In barley seeds, ABA induces several genes, including HVA1 and HVA22, which also are induced by different stresses in vegetative tissues (Hong et al., 1992; Shen et al., 2001a). Although both genes encode proteins with unknown functions, it has been shown that constitutive expression of HVA1, which encodes a group 3 LEA protein, can confer drought resistance to transgenic plants (Xu et al., 1996). On the other hand, HVA22 probably is involved in intracellular vesicular trafficking (Brands and Ho, 2002). Promoter analyses of these two genes have demonstrated that two cis elements, an ACGT-box and a coupling element (together constituting ABA response complexes: ABRC3 in HVA1 and ABRC1 in HVA22), are necessary and sufficient for their induction by ABA (Shen and Ho, 1997). Nonetheless, no transcription factor has been demonstrated to mediate gene expression by binding to these cis elements in barley. To understand how ABA upregulates HVA1 and HVA22, we initiated the identification of the trans-acting factors that recognize their promoters. Here, we report the identification of two barley bZIP transcription factors, HvABI5 and HvZIP1. HvABI5 is related to the newly described subfamily of bZIPs responsible for ABA-dependent gene regulation, suggesting its role in the ABA induction of HVA1 and HVA22. Both gain-of-function (overexpression) and loss-of-function (double-stranded RNA interference [RNAi]) experiments suggest that HvABI5 and the barley ortholog of VP1 participate in the transactivation of HVA1 and HVA22 promoters. Furthermore, neither HvABI5 nor HvVP1 is involved in the ABA suppression of germination-specific genes.

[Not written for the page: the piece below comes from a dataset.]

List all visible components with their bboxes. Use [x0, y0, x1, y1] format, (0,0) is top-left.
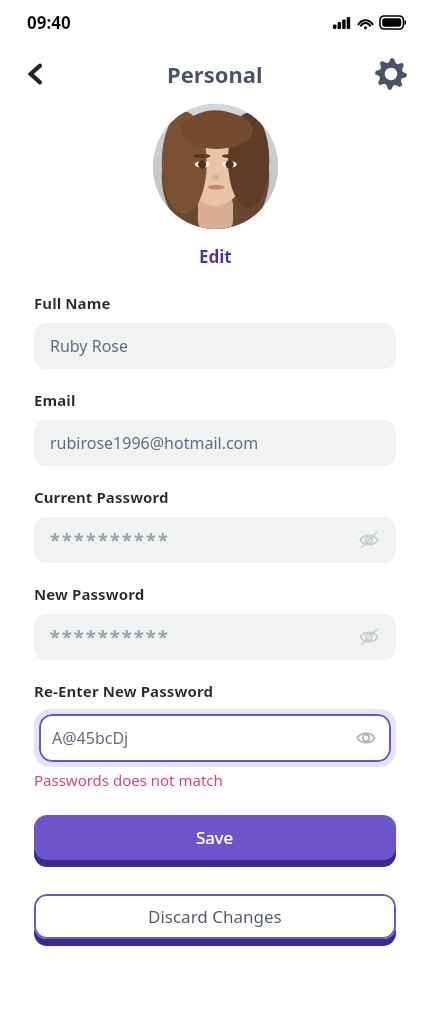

Identification of Two New Barley bZIPs, HvABI5 and HvZIP1

Two cDNA libraries were screened for genes encoding bZIP transcription factors that may recognize the ACGT-boxes present in ABRC1 and ABRC3. Two isolates of the same gene were obtained by screening a cDNA library made with RNA from ABA-treated aleurones. This clone contained a cDNA of 1348 bp, and the deduced amino acid sequence encodes a protein of 353 amino acids, showing high similarity to previously described plant bZIP proteins (Figure 1). Because the probe used in the screening, AtDPBF1 cDNA, was described later to correspond to the Arabidopsis ABI5 gene (Finkelstein and Lynch, 2000), this barley bZIP was named HvABI5. A second library was screened with a cDNA fragment of OsZIP1a that constitutes the basic region and the Leu zipper (Nantel and Quatrano, 1996). Five isolates of only one gene were obtained, perhaps as a result of the high stringency used. This clone represents a cDNA of 1532 bp, encoding a protein of 368 amino acids, HvZIP1, that also contains a bZIP signature (Figure 1A).

Figure 1.
Comparison of Two New Barley bZIPs, HvABI5 and HvZIP1.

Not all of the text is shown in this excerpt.